[Information given]
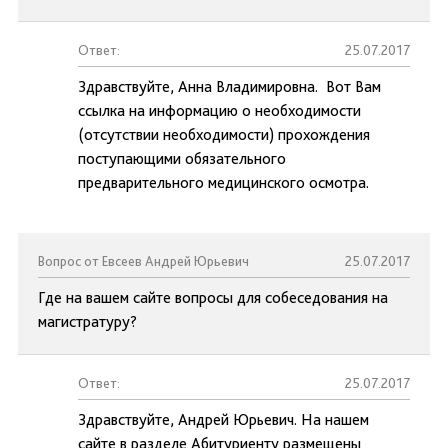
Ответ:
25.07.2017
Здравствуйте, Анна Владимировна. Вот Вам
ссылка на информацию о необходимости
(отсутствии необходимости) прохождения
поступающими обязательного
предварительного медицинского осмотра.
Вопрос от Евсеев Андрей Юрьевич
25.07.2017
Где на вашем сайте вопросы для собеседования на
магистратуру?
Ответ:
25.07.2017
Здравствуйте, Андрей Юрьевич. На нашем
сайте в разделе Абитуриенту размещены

---

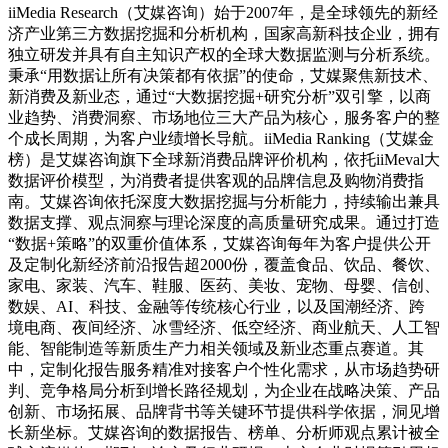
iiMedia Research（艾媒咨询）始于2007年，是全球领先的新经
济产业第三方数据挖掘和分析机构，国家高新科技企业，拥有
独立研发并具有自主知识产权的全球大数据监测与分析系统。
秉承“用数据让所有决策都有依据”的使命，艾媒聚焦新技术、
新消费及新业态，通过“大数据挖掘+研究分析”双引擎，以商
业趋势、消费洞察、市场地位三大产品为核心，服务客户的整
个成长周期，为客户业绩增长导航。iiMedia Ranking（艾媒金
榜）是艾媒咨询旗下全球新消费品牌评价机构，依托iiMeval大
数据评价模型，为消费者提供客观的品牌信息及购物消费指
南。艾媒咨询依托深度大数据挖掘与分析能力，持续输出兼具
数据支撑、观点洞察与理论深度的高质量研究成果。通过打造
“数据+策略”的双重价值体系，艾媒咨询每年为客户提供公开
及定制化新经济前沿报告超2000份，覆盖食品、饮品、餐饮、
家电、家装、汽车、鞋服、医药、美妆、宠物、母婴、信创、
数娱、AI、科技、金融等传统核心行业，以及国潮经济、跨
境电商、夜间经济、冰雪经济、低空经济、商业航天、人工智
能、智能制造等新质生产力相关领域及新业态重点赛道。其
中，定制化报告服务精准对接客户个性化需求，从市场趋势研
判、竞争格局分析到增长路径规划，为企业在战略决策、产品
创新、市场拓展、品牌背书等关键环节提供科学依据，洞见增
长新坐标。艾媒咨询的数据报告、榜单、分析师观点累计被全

[Task item] Out of the listing above, reproduce exactly the lines from the one with "Здравствуйте, Анна Владимировна. Вот Вам" up to and including the one with "сайте в разделе Абитуриенту размещены".

[Solution to this exercise]
Здравствуйте, Анна Владимировна. Вот Вам
ссылка на информацию о необходимости
(отсутствии необходимости) прохождения
поступающими обязательного
предварительного медицинского осмотра.
Вопрос от Евсеев Андрей Юрьевич
25.07.2017
Где на вашем сайте вопросы для собеседования на
магистратуру?
Ответ:
25.07.2017
Здравствуйте, Андрей Юрьевич. На нашем
сайте в разделе Абитуриенту размещены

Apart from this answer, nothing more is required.